◆ ACTION ITEM: Your answer should be one number, the count of lines in the records that carry the string "hàng".

Data entries

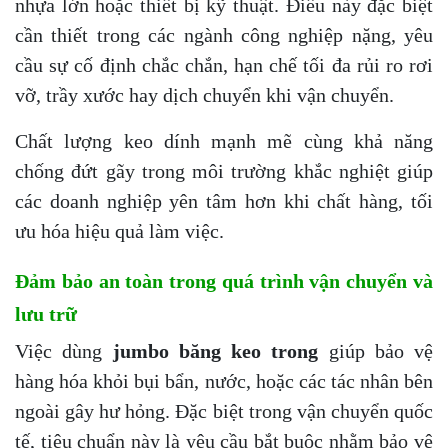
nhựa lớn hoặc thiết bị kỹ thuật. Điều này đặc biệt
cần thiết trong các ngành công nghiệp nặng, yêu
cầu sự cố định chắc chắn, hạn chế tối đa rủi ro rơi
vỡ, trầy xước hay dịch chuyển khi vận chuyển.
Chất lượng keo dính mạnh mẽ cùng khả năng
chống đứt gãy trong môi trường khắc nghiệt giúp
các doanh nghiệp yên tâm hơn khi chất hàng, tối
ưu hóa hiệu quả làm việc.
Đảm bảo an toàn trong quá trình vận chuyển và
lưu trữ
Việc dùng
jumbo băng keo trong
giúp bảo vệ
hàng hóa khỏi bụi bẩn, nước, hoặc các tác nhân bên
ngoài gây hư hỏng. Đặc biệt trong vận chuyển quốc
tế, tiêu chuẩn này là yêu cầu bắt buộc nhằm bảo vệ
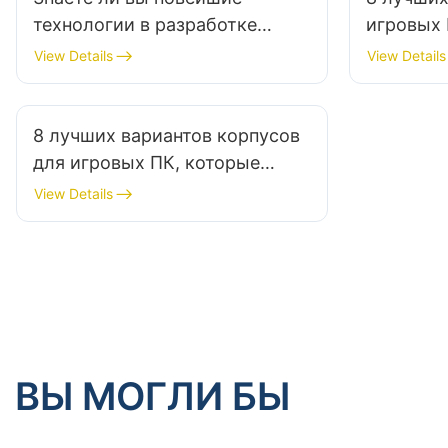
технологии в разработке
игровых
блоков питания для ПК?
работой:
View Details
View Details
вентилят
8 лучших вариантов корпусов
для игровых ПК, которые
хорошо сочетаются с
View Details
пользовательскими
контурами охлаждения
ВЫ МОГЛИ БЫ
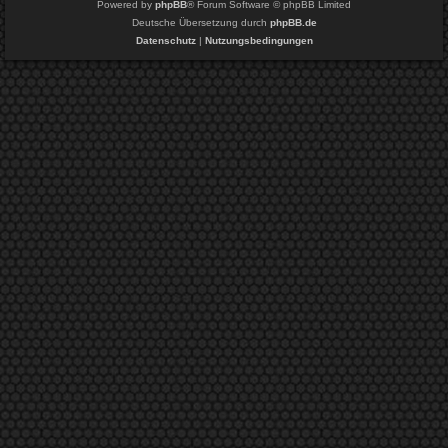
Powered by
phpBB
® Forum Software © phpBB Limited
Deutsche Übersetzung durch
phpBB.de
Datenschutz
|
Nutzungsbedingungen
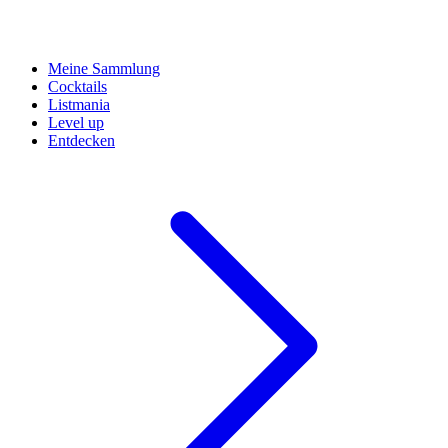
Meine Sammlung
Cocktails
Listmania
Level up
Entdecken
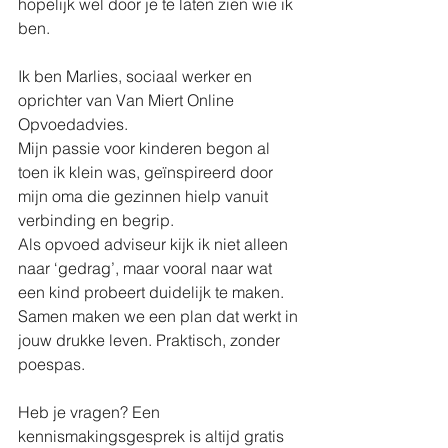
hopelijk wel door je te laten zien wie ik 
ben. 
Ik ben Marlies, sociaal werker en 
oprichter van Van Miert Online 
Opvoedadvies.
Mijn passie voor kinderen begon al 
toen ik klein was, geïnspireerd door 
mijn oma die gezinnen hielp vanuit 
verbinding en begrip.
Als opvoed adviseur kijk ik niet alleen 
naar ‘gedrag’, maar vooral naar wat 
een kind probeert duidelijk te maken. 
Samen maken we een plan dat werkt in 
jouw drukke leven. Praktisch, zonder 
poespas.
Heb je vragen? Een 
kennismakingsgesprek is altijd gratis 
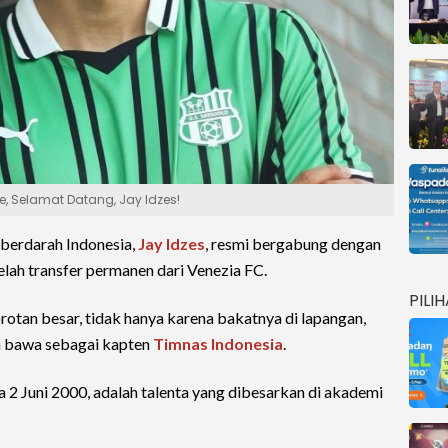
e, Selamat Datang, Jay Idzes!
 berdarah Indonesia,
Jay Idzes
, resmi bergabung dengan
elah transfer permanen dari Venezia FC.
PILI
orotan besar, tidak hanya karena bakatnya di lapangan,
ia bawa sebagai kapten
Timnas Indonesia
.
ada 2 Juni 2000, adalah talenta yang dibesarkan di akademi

◆ EXERCISE OUTPUT: 2